### What you are asked to do
Report each line of the data below in which "title" appears.

(Beginning of Input data)

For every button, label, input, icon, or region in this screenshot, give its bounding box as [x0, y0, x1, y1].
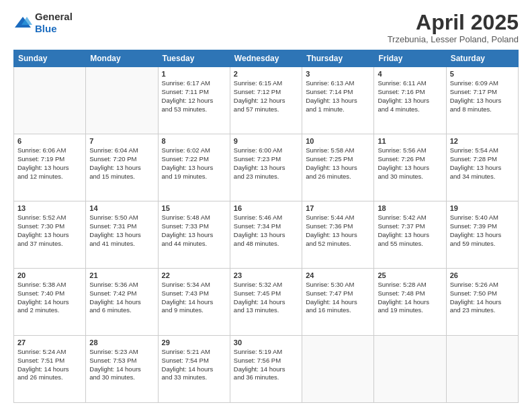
day-number: 15 — [162, 204, 226, 212]
day-info: Sunset: 7:39 PM — [450, 222, 515, 231]
day-info: Sunrise: 6:06 AM — [17, 146, 82, 155]
day-info: Daylight: 14 hours — [162, 365, 226, 374]
calendar-week-row: 20Sunrise: 5:38 AMSunset: 7:40 PMDayligh… — [14, 269, 519, 336]
day-number: 21 — [89, 271, 154, 279]
day-info: Daylight: 12 hours — [234, 97, 298, 105]
calendar-cell: 24Sunrise: 5:30 AMSunset: 7:47 PMDayligh… — [302, 269, 374, 336]
calendar-cell — [374, 336, 446, 403]
day-info: Daylight: 13 hours — [234, 164, 298, 173]
day-number: 20 — [17, 271, 82, 279]
location: Trzebunia, Lesser Poland, Poland — [388, 34, 519, 44]
calendar-cell: 28Sunrise: 5:23 AMSunset: 7:53 PMDayligh… — [86, 336, 158, 403]
calendar-cell: 10Sunrise: 5:58 AMSunset: 7:25 PMDayligh… — [302, 134, 374, 201]
day-info: and 30 minutes. — [378, 173, 442, 181]
calendar-cell: 18Sunrise: 5:42 AMSunset: 7:37 PMDayligh… — [374, 201, 446, 269]
calendar-cell: 25Sunrise: 5:28 AMSunset: 7:48 PMDayligh… — [374, 269, 446, 336]
day-info: Sunset: 7:43 PM — [162, 289, 226, 298]
day-info: Daylight: 13 hours — [17, 231, 82, 240]
day-info: Daylight: 14 hours — [17, 298, 82, 307]
calendar-cell: 22Sunrise: 5:34 AMSunset: 7:43 PMDayligh… — [158, 269, 230, 336]
calendar-cell: 30Sunrise: 5:19 AMSunset: 7:56 PMDayligh… — [230, 336, 302, 403]
day-number: 16 — [234, 204, 298, 212]
day-number: 10 — [306, 137, 370, 145]
col-header-tuesday: Tuesday — [158, 50, 230, 67]
day-number: 12 — [450, 137, 515, 145]
day-info: and 30 minutes. — [89, 373, 154, 382]
day-info: Sunset: 7:33 PM — [162, 222, 226, 231]
day-info: Daylight: 13 hours — [17, 164, 82, 173]
day-info: and 36 minutes. — [234, 373, 298, 382]
day-number: 5 — [450, 70, 515, 78]
day-info: Sunrise: 6:02 AM — [162, 146, 226, 155]
day-info: Sunrise: 5:54 AM — [450, 146, 515, 155]
day-info: Sunset: 7:36 PM — [306, 222, 370, 231]
day-number: 24 — [306, 271, 370, 279]
day-number: 4 — [378, 70, 442, 78]
day-info: Sunset: 7:42 PM — [89, 289, 154, 298]
day-info: Daylight: 13 hours — [162, 164, 226, 173]
calendar-cell: 26Sunrise: 5:26 AMSunset: 7:50 PMDayligh… — [446, 269, 518, 336]
day-info: Sunrise: 5:46 AM — [234, 214, 298, 222]
day-info: Daylight: 13 hours — [450, 97, 515, 105]
col-header-thursday: Thursday — [302, 50, 374, 67]
day-info: and 57 minutes. — [234, 105, 298, 114]
day-info: Sunset: 7:47 PM — [306, 289, 370, 298]
day-info: Sunrise: 5:56 AM — [378, 146, 442, 155]
day-info: Sunrise: 5:42 AM — [378, 214, 442, 222]
month-title: April 2025 — [388, 11, 519, 34]
day-number: 30 — [234, 338, 298, 347]
day-info: and 59 minutes. — [450, 240, 515, 248]
day-number: 1 — [162, 70, 226, 78]
day-info: Daylight: 13 hours — [306, 231, 370, 240]
calendar-cell — [86, 67, 158, 134]
day-number: 14 — [89, 204, 154, 212]
day-info: Daylight: 13 hours — [378, 231, 442, 240]
day-info: Sunset: 7:48 PM — [378, 289, 442, 298]
calendar-cell: 5Sunrise: 6:09 AMSunset: 7:17 PMDaylight… — [446, 67, 518, 134]
day-info: and 52 minutes. — [306, 240, 370, 248]
day-info: Sunset: 7:51 PM — [17, 357, 82, 365]
col-header-sunday: Sunday — [14, 50, 86, 67]
day-info: Sunset: 7:25 PM — [306, 155, 370, 164]
day-info: and 44 minutes. — [162, 240, 226, 248]
day-info: Sunset: 7:53 PM — [89, 357, 154, 365]
day-info: and 23 minutes. — [450, 306, 515, 315]
day-info: and 2 minutes. — [17, 306, 82, 315]
day-number: 11 — [378, 137, 442, 145]
day-info: Sunrise: 5:52 AM — [17, 214, 82, 222]
calendar-cell: 3Sunrise: 6:13 AMSunset: 7:14 PMDaylight… — [302, 67, 374, 134]
day-info: and 9 minutes. — [162, 306, 226, 315]
day-info: Sunrise: 5:24 AM — [17, 348, 82, 357]
title-section: April 2025 Trzebunia, Lesser Poland, Pol… — [388, 11, 519, 44]
day-info: Sunrise: 5:38 AM — [17, 281, 82, 289]
day-info: Sunrise: 5:34 AM — [162, 281, 226, 289]
day-info: Sunrise: 5:21 AM — [162, 348, 226, 357]
calendar-cell: 29Sunrise: 5:21 AMSunset: 7:54 PMDayligh… — [158, 336, 230, 403]
calendar-cell: 16Sunrise: 5:46 AMSunset: 7:34 PMDayligh… — [230, 201, 302, 269]
day-info: and 19 minutes. — [378, 306, 442, 315]
day-info: Sunset: 7:34 PM — [234, 222, 298, 231]
day-info: Sunrise: 6:11 AM — [378, 79, 442, 88]
day-info: Daylight: 13 hours — [378, 164, 442, 173]
day-info: Sunset: 7:22 PM — [162, 155, 226, 164]
day-info: Daylight: 13 hours — [234, 231, 298, 240]
day-info: Sunrise: 6:09 AM — [450, 79, 515, 88]
calendar-cell: 4Sunrise: 6:11 AMSunset: 7:16 PMDaylight… — [374, 67, 446, 134]
day-info: Sunset: 7:45 PM — [234, 289, 298, 298]
calendar-cell: 19Sunrise: 5:40 AMSunset: 7:39 PMDayligh… — [446, 201, 518, 269]
day-number: 13 — [17, 204, 82, 212]
logo-icon — [13, 15, 32, 30]
calendar-cell — [302, 336, 374, 403]
day-info: and 12 minutes. — [17, 173, 82, 181]
day-info: Daylight: 14 hours — [306, 298, 370, 307]
day-info: Daylight: 14 hours — [17, 365, 82, 374]
calendar-cell: 9Sunrise: 6:00 AMSunset: 7:23 PMDaylight… — [230, 134, 302, 201]
day-info: Daylight: 13 hours — [89, 164, 154, 173]
day-number: 29 — [162, 338, 226, 347]
calendar-week-row: 6Sunrise: 6:06 AMSunset: 7:19 PMDaylight… — [14, 134, 519, 201]
day-info: and 1 minute. — [306, 105, 370, 114]
day-info: and 6 minutes. — [89, 306, 154, 315]
day-info: Sunrise: 6:17 AM — [162, 79, 226, 88]
day-number: 25 — [378, 271, 442, 279]
logo-text: General Blue — [35, 11, 73, 35]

(End of Input data)

### Expected answer
month-title: April 2025 — [388, 11, 519, 34]
title-section: April 2025 Trzebunia, Lesser Poland, Pol… — [388, 11, 519, 44]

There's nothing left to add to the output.